BD state-owned banks prone to sizeable liability risk: Moody's

| Updated: March 09, 2018 18:52:35

Internet photo used for illustrative purpose only. Internet photo used for illustrative purpose only.

Bangladesh's banking sector risk has been assessed as 'moderate' by the international credit rating agency Moody's, which said it reflects sizeable contingent liability risks from state-owned banks.

Bad debt has been dogging the banking sector in Bangladesh with the total amount of capital deficit in state-owned banks of Sonali, Rupali, Janata and BASIC standing at more than Tk 76.26 billion, according to a bdnews24 report.

The government had injected Tk 102.72 billion into state banks as recapitalisation facility during the period from the fiscal year (FY) 2006 to FY 2017, Finance Minister AMA Muhith said in parliament last month.

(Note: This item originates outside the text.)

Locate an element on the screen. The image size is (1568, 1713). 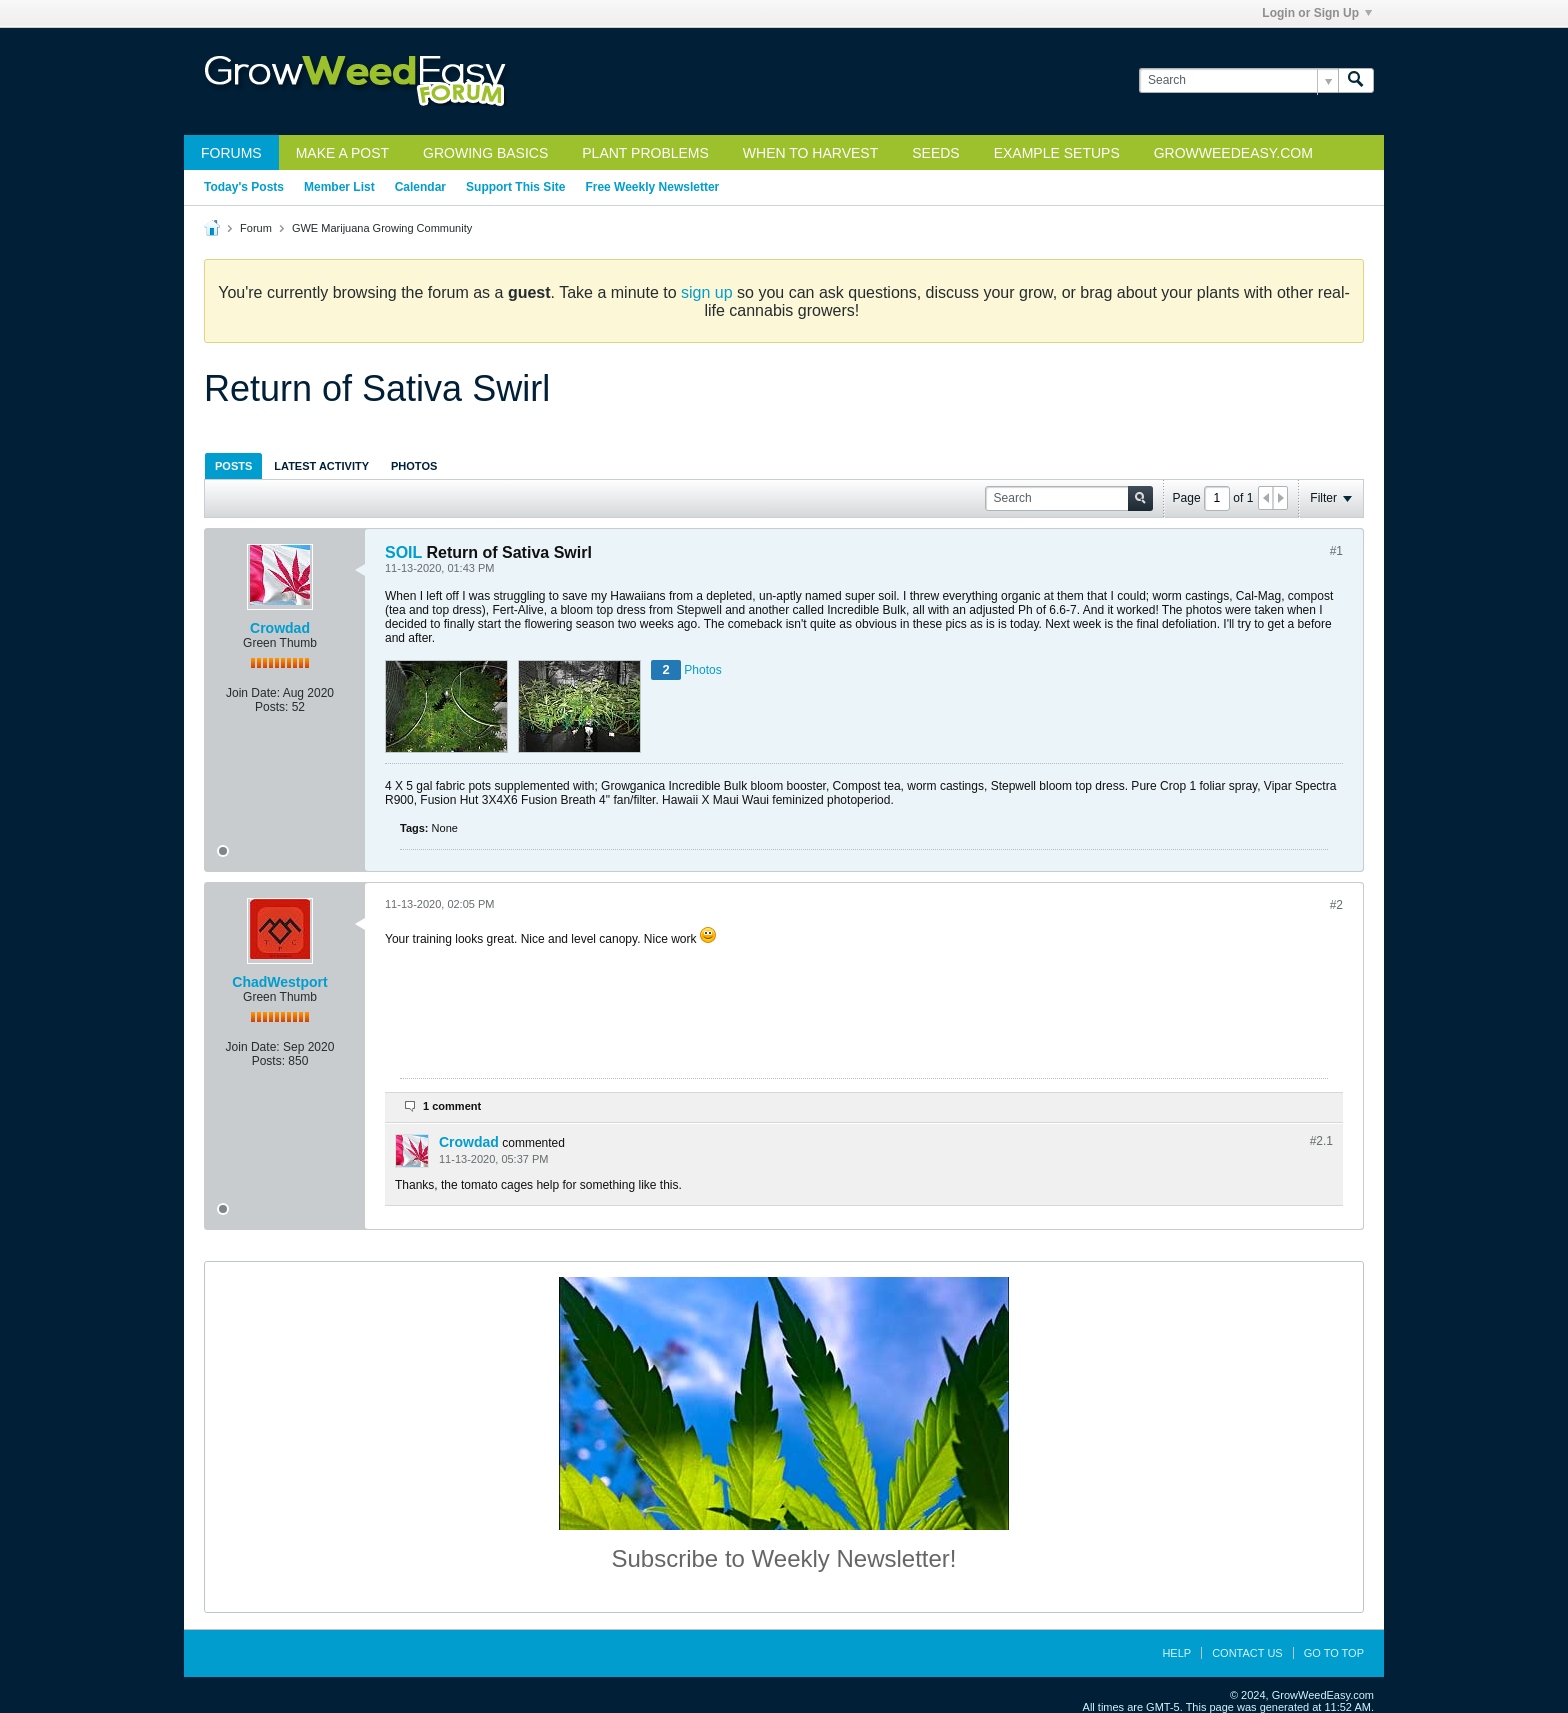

In its just-released annual credit analysis titled 'Bangladesh-Ba3 Stable', Moody's said it expects economic growth to stay steady at 6.7 per cent in FY2018, maintaining the average in the last five years.

"Strong export growth will largely be offset by rising capital goods imports, leaving domestic demand-supported by higher remittances-as the main growth driver," Moody's said. Describing Bangladesh's growth trend as 'much stronger than similarly rated sovereigns', Moody's, however, said the precondition was that the upcoming elections later this year would not cause any major disruptions to the economy.

Bangladesh's credit profile is supported by strong growth, macroeconomic stability, modest government debt burden and access to concessional funding, according to the agency.

It, however, underscored credit challenges stemming from a narrow revenue base and "very low institutional capacity that constraints competitiveness".

Driven by the garment industry, Bangladesh will see a robust economic activity, according to Moody's, but it pointed out that it expects to widen the fiscal deficit in FY 2018. It projected the deficit to grow to 5.2 per cent of the GDP due to the government's increased infrastructure spending ahead of the national election.

The agency expects the revenue-to-GDP ratio to remain among the lowest in the world, which it attributed to the delay in implementation of the new VAT law.